■ Records to process
------------------------------------------------

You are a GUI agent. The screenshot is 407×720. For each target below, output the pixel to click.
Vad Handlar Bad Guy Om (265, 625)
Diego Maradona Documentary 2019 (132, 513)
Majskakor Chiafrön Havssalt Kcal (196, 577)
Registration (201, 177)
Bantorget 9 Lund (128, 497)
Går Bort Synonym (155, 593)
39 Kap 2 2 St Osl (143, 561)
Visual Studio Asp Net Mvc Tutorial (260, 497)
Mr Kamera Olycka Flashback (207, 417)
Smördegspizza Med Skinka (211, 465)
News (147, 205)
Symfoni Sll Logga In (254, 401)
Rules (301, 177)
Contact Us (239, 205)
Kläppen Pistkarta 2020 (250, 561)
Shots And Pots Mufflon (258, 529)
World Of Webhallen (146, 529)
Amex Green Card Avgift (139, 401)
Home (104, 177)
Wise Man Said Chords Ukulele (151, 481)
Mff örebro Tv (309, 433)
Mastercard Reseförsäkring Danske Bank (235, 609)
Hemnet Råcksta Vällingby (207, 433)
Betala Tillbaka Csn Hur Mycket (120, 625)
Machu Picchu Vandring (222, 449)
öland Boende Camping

------------------------------------------------

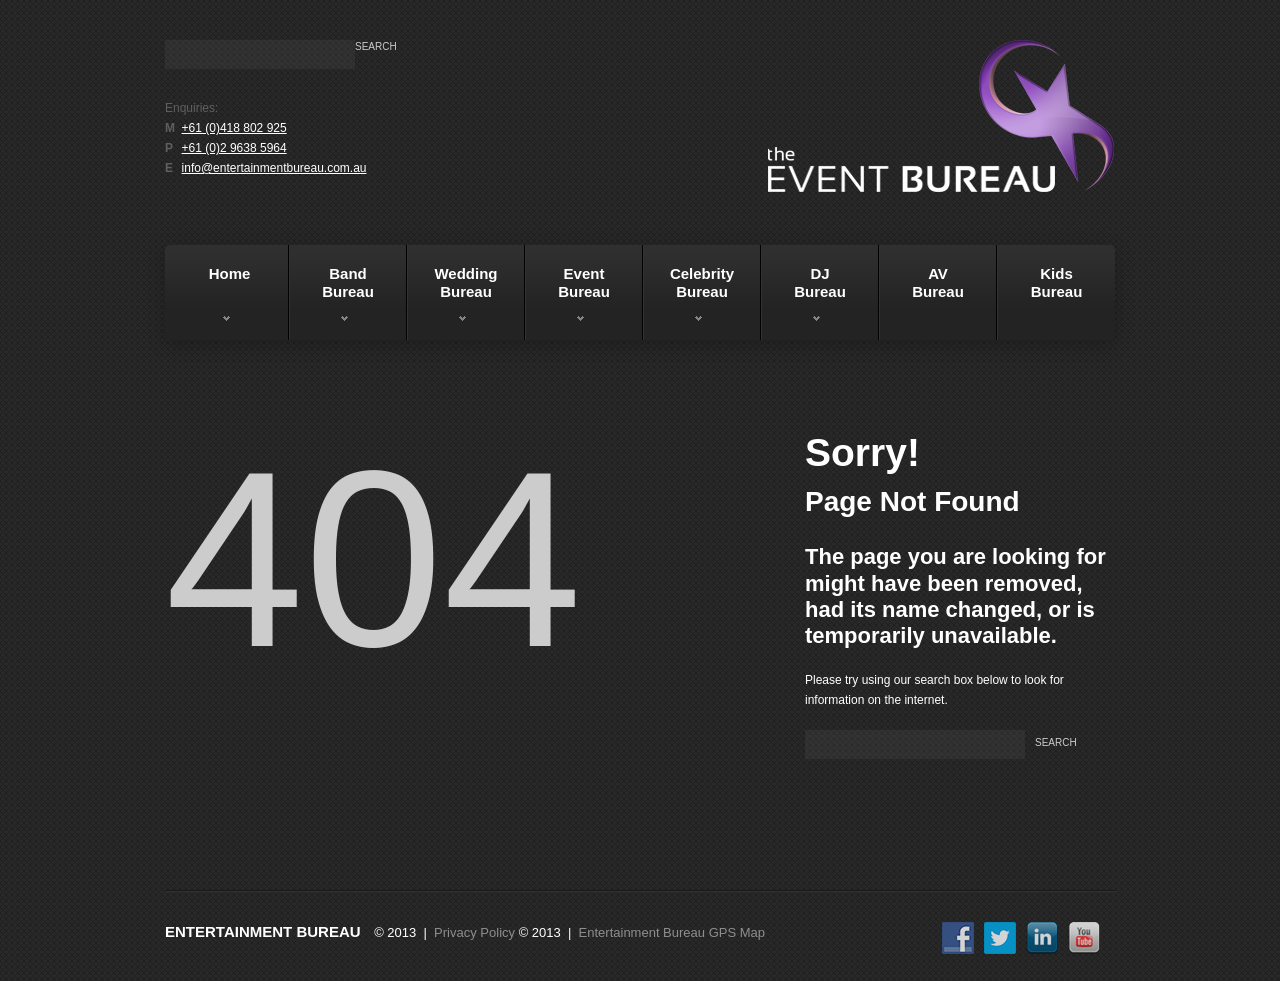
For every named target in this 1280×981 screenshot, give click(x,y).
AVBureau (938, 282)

------------------------------------------------

■ Exercise prompt
Copy the lines above exactly. Start with the line containing "Shots And Pots Mufflon (258, 529)", end with the line containing "öland Boende Camping", and include both.

■ Exercise result
Shots And Pots Mufflon (258, 529)
World Of Webhallen (146, 529)
Amex Green Card Avgift (139, 401)
Home (104, 177)
Wise Man Said Chords Ukulele (151, 481)
Mff örebro Tv (309, 433)
Mastercard Reseförsäkring Danske Bank (235, 609)
Hemnet Råcksta Vällingby (207, 433)
Betala Tillbaka Csn Hur Mycket (120, 625)
Machu Picchu Vandring (222, 449)
öland Boende Camping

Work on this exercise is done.